Die Jahreszahl 1591 steht auf einem Balken an der Tür des Hofs. Wie das Idealbild eines urtümlichen Schwarzwaldhofs schmiegt sich der breit gelagerte Holzbau mit seinem weit auskragenden Walmdach in die Landschaft eines Hochtals südlich von Schönwald. Wegen der weitgehend auf das Baujahr zurückgehenden Substanz wurde er bereits früh von der Forschung beachtet und als Kulturdenkmal von besonderer Bedeutung eingestuft. Im Lauf der Jahrhunderte erlebte der Hof nur wenige Veränderungen, wie den Einbau einer Hocheinfahrt in den Dachraum oder den Anbau eines Leibgedings, das bei einer Teilsanierung 1976 wieder entfernt wurde. Die schadhafte Holzverschindelung des Daches wurde zu diesem Zeitpunkt mit Faserzementplatten überdeckt. Damals gehörte der Hof mit seiner Fläche von 45 Hektar Wald und Wiesen noch der Gemeinde Schönwald, die ihn über 150 Jahre lang durch Pächter bewirtschaften ließ.

Kienzlerhansenhof bei Schönwald, Ansicht von außen

Angesichts dringend notwendiger Sanierungsmaßnahmen beschloss die Gemeinde 2013, sich von dem unrentierlichen Objekt zu trennen. Es war ein Glücksfall, dass Anja Kluge und Ingolf Gössel aus Stuttgart, Inhaber des Architekturbüros gk gössel+kluge generalplaner, auf den Hof aufmerksam wurden.
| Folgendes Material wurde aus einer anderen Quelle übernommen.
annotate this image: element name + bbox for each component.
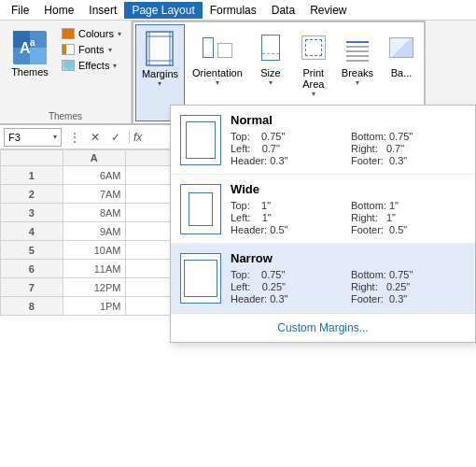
fonts-caret: ▾ xyxy=(108,46,112,54)
menu-review[interactable]: Review xyxy=(302,2,354,19)
breaks-icon xyxy=(343,28,372,67)
background-icon xyxy=(386,28,416,67)
themes-label: Themes xyxy=(11,66,49,78)
margin-preview-normal xyxy=(180,115,221,165)
name-box-caret: ▾ xyxy=(53,133,57,141)
margin-option-normal[interactable]: Normal Top: 0.75" Bottom: 0.75" Left: 0.… xyxy=(171,106,475,175)
themes-group-label: Themes xyxy=(49,109,82,121)
normal-bottom: Bottom: 0.75" xyxy=(351,131,466,142)
cell-time-3[interactable]: 8AM xyxy=(63,204,125,222)
narrow-right: Right: 0.25" xyxy=(351,281,466,292)
colours-button[interactable]: Colours ▾ xyxy=(58,26,125,41)
margin-info-normal: Normal Top: 0.75" Bottom: 0.75" Left: 0.… xyxy=(231,113,466,166)
margin-info-narrow: Narrow Top: 0.75" Bottom: 0.75" Left: 0.… xyxy=(231,251,466,304)
row-header-8[interactable]: 8 xyxy=(1,297,63,316)
margins-dropdown: Normal Top: 0.75" Bottom: 0.75" Left: 0.… xyxy=(170,105,476,343)
row-header-5[interactable]: 5 xyxy=(1,241,63,260)
narrow-top: Top: 0.75" xyxy=(231,269,345,280)
confirm-formula-button[interactable]: ✓ xyxy=(106,128,125,147)
margin-normal-title: Normal xyxy=(231,113,466,127)
wide-footer: Footer: 0.5" xyxy=(351,224,466,235)
svg-rect-2 xyxy=(30,48,47,64)
narrow-header: Header: 0.3" xyxy=(231,293,345,304)
normal-footer: Footer: 0.3" xyxy=(351,155,466,166)
menu-bar: File Home Insert Page Layout Formulas Da… xyxy=(0,0,476,21)
margin-option-narrow[interactable]: Narrow Top: 0.75" Bottom: 0.75" Left: 0.… xyxy=(171,244,475,313)
themes-group: A a Themes Colours ▾ Fonts ▾ xyxy=(0,21,132,123)
expand-formula-button[interactable]: ⋮ xyxy=(65,128,84,147)
formula-bar-buttons: ⋮ ✕ ✓ xyxy=(65,128,125,147)
margins-label: Margins xyxy=(142,68,178,79)
margins-caret: ▾ xyxy=(158,79,161,88)
size-icon xyxy=(256,28,286,67)
cell-time-2[interactable]: 7AM xyxy=(63,185,125,204)
print-area-label: Print Area xyxy=(302,67,324,90)
background-label: Ba... xyxy=(391,67,413,78)
normal-right: Right: 0.7" xyxy=(351,143,466,154)
corner-header xyxy=(1,150,63,166)
narrow-left: Left: 0.25" xyxy=(231,281,345,292)
narrow-footer: Footer: 0.3" xyxy=(351,293,466,304)
svg-text:a: a xyxy=(30,37,35,48)
normal-top: Top: 0.75" xyxy=(231,131,345,142)
fx-label: fx xyxy=(129,131,146,144)
normal-left: Left: 0.7" xyxy=(231,143,345,154)
cell-time-6[interactable]: 11AM xyxy=(63,260,125,278)
narrow-bottom: Bottom: 0.75" xyxy=(351,269,466,280)
row-header-7[interactable]: 7 xyxy=(1,278,63,297)
cancel-formula-button[interactable]: ✕ xyxy=(86,128,105,147)
menu-home[interactable]: Home xyxy=(36,2,81,19)
cell-time-5[interactable]: 10AM xyxy=(63,241,125,260)
wide-header: Header: 0.5" xyxy=(231,224,345,235)
margin-narrow-grid: Top: 0.75" Bottom: 0.75" Left: 0.25" Rig… xyxy=(231,269,466,304)
print-area-icon xyxy=(299,28,329,67)
size-label: Size xyxy=(260,67,280,78)
print-area-caret: ▾ xyxy=(312,90,315,98)
margin-normal-grid: Top: 0.75" Bottom: 0.75" Left: 0.7" Righ… xyxy=(231,131,466,166)
cell-time-4[interactable]: 9AM xyxy=(63,222,125,241)
orientation-caret: ▾ xyxy=(216,78,219,87)
menu-insert[interactable]: Insert xyxy=(81,2,124,19)
themes-small-buttons: Colours ▾ Fonts ▾ Effects ▾ xyxy=(58,26,125,109)
margin-narrow-title: Narrow xyxy=(231,251,466,265)
breaks-caret: ▾ xyxy=(356,78,359,87)
size-caret: ▾ xyxy=(269,78,273,87)
menu-data[interactable]: Data xyxy=(264,2,302,19)
margin-info-wide: Wide Top: 1" Bottom: 1" Left: 1" Right: … xyxy=(231,182,466,235)
cell-time-8[interactable]: 1PM xyxy=(63,297,125,316)
fonts-button[interactable]: Fonts ▾ xyxy=(58,42,125,57)
row-header-2[interactable]: 2 xyxy=(1,185,63,204)
row-header-1[interactable]: 1 xyxy=(1,166,63,185)
themes-button[interactable]: A a Themes xyxy=(6,24,54,84)
col-a-header[interactable]: A xyxy=(63,150,125,166)
margin-preview-narrow xyxy=(180,253,221,304)
wide-left: Left: 1" xyxy=(231,212,345,223)
orientation-icon xyxy=(203,28,232,67)
effects-caret: ▾ xyxy=(113,62,117,70)
orientation-label: Orientation xyxy=(192,67,243,78)
margin-preview-wide xyxy=(180,184,221,234)
effects-button[interactable]: Effects ▾ xyxy=(58,58,125,73)
colours-caret: ▾ xyxy=(118,30,121,38)
normal-header: Header: 0.3" xyxy=(231,155,345,166)
row-header-3[interactable]: 3 xyxy=(1,204,63,222)
margins-icon xyxy=(145,29,175,68)
wide-top: Top: 1" xyxy=(231,200,345,211)
name-box[interactable]: F3 ▾ xyxy=(4,128,62,147)
wide-bottom: Bottom: 1" xyxy=(351,200,466,211)
row-header-4[interactable]: 4 xyxy=(1,222,63,241)
row-header-6[interactable]: 6 xyxy=(1,260,63,278)
breaks-label: Breaks xyxy=(342,67,373,78)
margin-wide-grid: Top: 1" Bottom: 1" Left: 1" Right: 1" He… xyxy=(231,200,466,235)
custom-margins-link[interactable]: Custom Margins... xyxy=(171,313,475,342)
menu-page-layout[interactable]: Page Layout xyxy=(124,2,202,19)
margin-wide-title: Wide xyxy=(231,182,466,196)
menu-file[interactable]: File xyxy=(4,2,36,19)
margin-option-wide[interactable]: Wide Top: 1" Bottom: 1" Left: 1" Right: … xyxy=(171,175,475,244)
cell-time-1[interactable]: 6AM xyxy=(63,166,125,185)
cell-time-7[interactable]: 12PM xyxy=(63,278,125,297)
wide-right: Right: 1" xyxy=(351,212,466,223)
menu-formulas[interactable]: Formulas xyxy=(203,2,264,19)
Ihre Bereitschaft, das Anwesen nicht nur als Zweitwohnsitz und Dependance ihres Architekturbüros zu nutzen, sondern auch die Landwirtschaft unter Naturschutzaspekten und extensiver Arbeitsweise weiterzubetreiben, gab den Ausschlag, dass sie in einem Bieterverfahren neue Eigentümer wurden.

In enger Abstimmung mit den Denkmalbehörden erfolgte seit 2014 eine umfassende Sanierung, für die zunächst von den Bauforschern Dr. Stefan Blum, Stephen King und Burghard Lohrum sowie das eigene Büro detaillierte Untersuchungen durchgeführt wurden.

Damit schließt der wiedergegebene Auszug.